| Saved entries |
↓↓↓

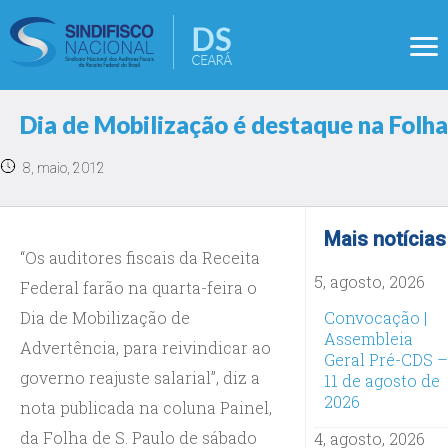
Dia de Mobilização é destaque na Folha
8, maio, 2012
Mais notícias
“Os auditores fiscais da Receita
5, agosto, 2026
Federal farão na quarta-feira o
Dia de Mobilização de
Convocação |
Assembleia
Advertência, para reivindicar ao
Geral Pré-CDS –
governo reajuste salarial”, diz a
11 de agosto de
2026
nota publicada na coluna Painel,
da Folha de S. Paulo de sábado
4, agosto, 2026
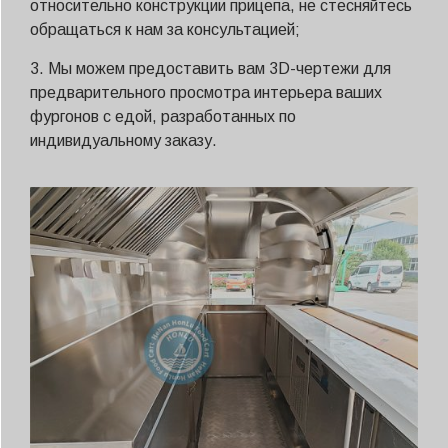
относительно конструкции прицепа, не стесняйтесь
обращаться к нам за консультацией;
3. Мы можем предоставить вам 3D-чертежи для
предварительного просмотра интерьера ваших
фургонов с едой, разработанных по
индивидуальному заказу.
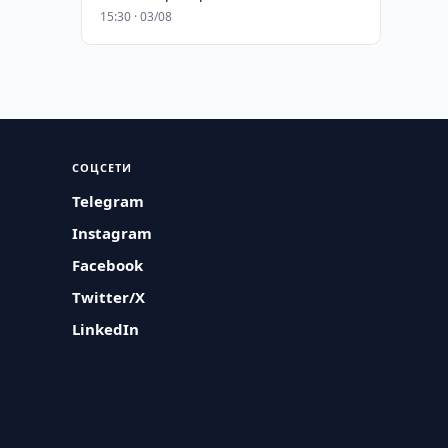
15:30 · 03/08
СОЦСЕТИ
Telegram
Instagram
Facebook
Twitter/X
LinkedIn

↑↑↑

| Work to be completed |
Your copy must hold every record above in its exact wording and must hold no pictures.

| Task answer |
Dia de Mobilização é destaque na Folha
8, maio, 2012
Mais notícias
“Os auditores fiscais da Receita
5, agosto, 2026
Federal farão na quarta-feira o
Dia de Mobilização de
Convocação |
Assembleia
Advertência, para reivindicar ao
Geral Pré-CDS –
governo reajuste salarial”, diz a
11 de agosto de
2026
nota publicada na coluna Painel,
da Folha de S. Paulo de sábado
4, agosto, 2026
относительно конструкции прицепа, не стесняйтесь
обращаться к нам за консультацией;
3. Мы можем предоставить вам 3D-чертежи для
предварительного просмотра интерьера ваших
фургонов с едой, разработанных по
индивидуальному заказу.
15:30 · 03/08
СОЦСЕТИ
Telegram
Instagram
Facebook
Twitter/X
LinkedIn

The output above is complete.